IV Domenica di Quaresima – anno B

+ Dal Vangelo secondo Giovanni (3,14-21)

In quel tempo, Gesù disse a Nicodèmo:
«Come Mosè innalzò il serpente nel deserto, così bisogna che sia innalzato il Figlio dell’uomo, perché chiunque crede in lui abbia la vita eterna.
Dio infatti ha tanto amato il mondo da dare il Figlio unigenito perché chiunque crede in lui non vada perduto, ma abbia la vita eterna. Dio, infatti, non ha mandato il Figlio nel mondo per condannare il mondo, ma perché il mondo sia salvato per mezzo di lui. Chi crede in lui non è condannato; ma chi non crede è già stato condannato, perché non ha creduto nel nome dell’unigenito Figlio di Dio.
E il giudizio è questo: la luce è venuta nel mondo, ma gli uomini hanno amato più le tenebre che la luce, perché le loro opere erano malvagie.

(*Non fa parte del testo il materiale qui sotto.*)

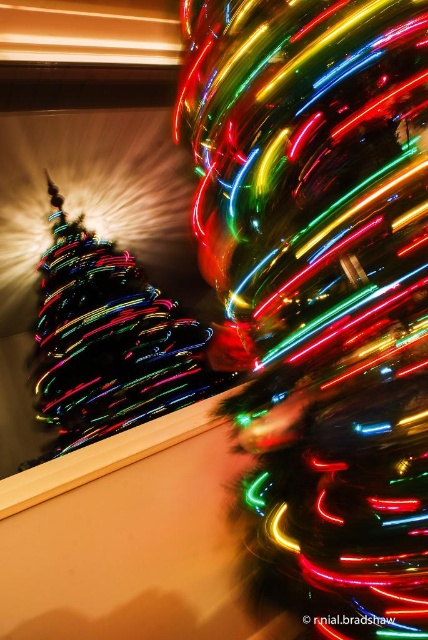 Looking at this image, is multicolored neon lights at center below multicolored lights at left?

Yes, multicolored neon lights at center is below multicolored lights at left.

Identify the location of multicolored neon lights at center. The image size is (428, 640). (321, 291).

Where is `multicolored neon lights at center`? This screenshot has height=640, width=428. multicolored neon lights at center is located at coordinates (321, 291). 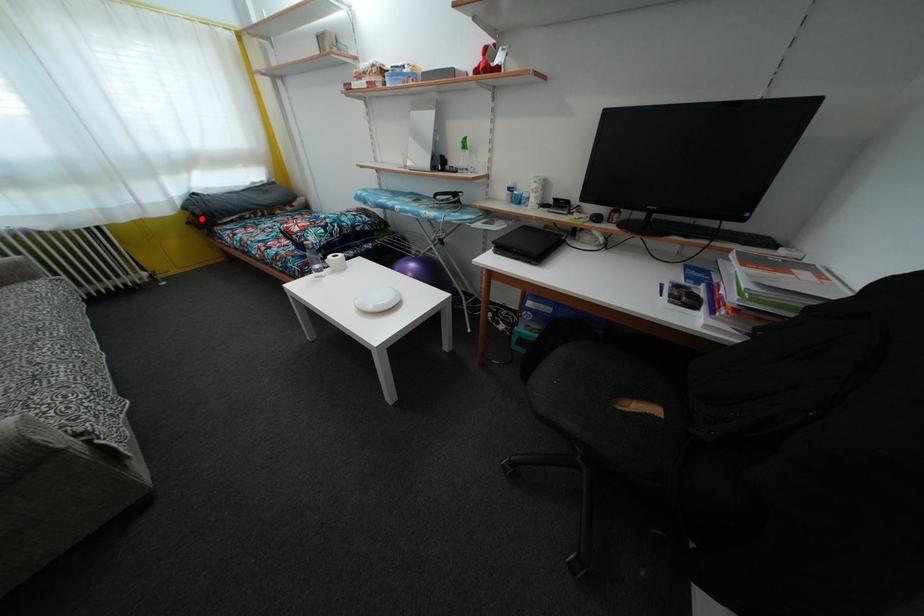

Chiunque infatti fa il male, odia la luce, e non viene alla luce perché le sue opere non vengano riprovate. Invece chi fa la verità viene verso la luce, perché appaia chiaramente che le sue opere sono state fatte in Dio».


Lectio Divina

Il brano evangelico che la liturgia di questa IV domenica di Quaresima, domenica Laetare, ci fa ascoltare è tratto dal Vangelo di Giovanni e ci riporta la parte finale del colloquio notturno di Gesù con “un uomo di nome Nicodemo, uno dei capi dei Giudei” Gv 3,1.

In questo intenso dialogo Gesù, interrogato sulla sua provenienza da Dio, parla della necessità di rinascere nello Spirito, che paragonato al vento “soffia dove vuole e ne senti la voce, ma non sai da dove viene e dove va” Gv 3,8.

Gesù afferma che è solo nella realtà dello Spirito, presente nella storia, nell’esistenza umana che è possibile riconoscere ed accogliere il segno per eccellenza della presenza di Dio nel mondo che è lui: Gesù di Nazareth.

Rievocando l’evento del serpente di bronzo innalzato da Mosè nel deserto per guarire gli israeliti colpiti dai morsi dei serpenti velenosi, Gesù annuncia in simbolo la sua morte e risurrezione chiamando alla fede Nicodemo e noi che ascoltiamo la sua parola nell’oggi della liturgia.

Sappiamo dal Vangelo di Giovanni che questo uomo non si farà immediatamente discepolo del Signore ma in seguito prenderà timidamente le sue difese nel sinedrio e parteciperà alla sua sepoltura esprimendo in questo modo la sua fede nel Figlio di Dio e dell’uomo, apparso in modo così distante dalle sue aspettative messianiche.

Oggi questa figura del Figlio dell’uomo, innalzato scandalosamente sulla croce, per donare salvezza e non condanna e castigo chiama noi ad una risposta di fede.

Gesù non ci invita a dare un freddo assenso della mente o ad esprimere un passeggero moto del sentimento ma vuole coinvolgerci con tutta la nostra persona, perché, attirati dalla sua luce che ancora scaturisce e vince le tenebre del peccato e della morte, ci incamminiamo dietro a lui, diventiamo suoi discepoli e testimoni.

Lo Spirito del Signore, che Francesco e Chiara ci insegnano a desiderare e ad assecondare sopra ogni altra cosa, ci aiuti a confessare con il nostro modo di vivere:

“Noi abbiamo conosciuto e creduto l’amore che Dio ha per noi. Dio è amore.”  1Gv 4,16

E sia fiducia, gioia profonda, pace, speranza certa di salvezza e di vita piena

in noi, attorno a noi, per tutti e per tutto.